On ‘Friday the 13th’, the crypto market was slowly recovering from its scare the previous day, when Bitcoin slipped below $27,000. At press time, though, most of the top 100 coins and tokens were still in the red. One of the few assets which was still green was Maker [MKR] – the 43rd biggest crypto at the time of writing, though this could change at any second.
What’s going on and why is this happening? Here’s what you need to know.
Time to meet your Maker
At press time, MKR was trading at $1,463.95 after surging upwards by 28.03% in the past day, and rising by 9.07% in the last week. To better understand what traders are doing, let’s take a look at volumes. While these were negligible when compared to spikes in late 2021 and early 2022, they were nevertheless rising at press time.

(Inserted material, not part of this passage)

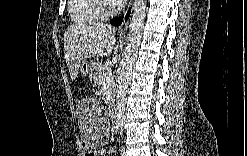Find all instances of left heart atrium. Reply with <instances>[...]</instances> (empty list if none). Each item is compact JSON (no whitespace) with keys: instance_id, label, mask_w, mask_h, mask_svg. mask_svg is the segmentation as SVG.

So who are the culprits? A trophy for you if you guessed whales were behind it. After all, Santiment data showed that more than 300 transactions worth over $100,000 had taken place on 11 May. The last time MKR saw these numbers was before the December 2021 crashes.
As expected, MKR prices went haywire as macro events tussled with such heavy impact investor actions. However, the data suggested that whales weren’t just buying the dip. A glance at the MKR supply on exchanges shows us that the number of tokens coming back has been spiking since 10 May. As thousands of tokens were presumably sold, MKR’s price likely took a hit as well.
Time to make some money?
You see, it’s not that easy. With the market in the state it was at press time, it’s difficult to estimate whether MKR’s price is headed upwards or downwards. For example, the Relative Volatility Index [RVI] value came in under 50, suggesting that further volatility could take MKR’s price lower. However, the RVI value was edging towards 50 and there were two green candles forming at press time. Both of these are bullish signs.
Even so, it seems that bulls and bears will have to wait for the whales to finish feeding in order to get a better idea of the scene.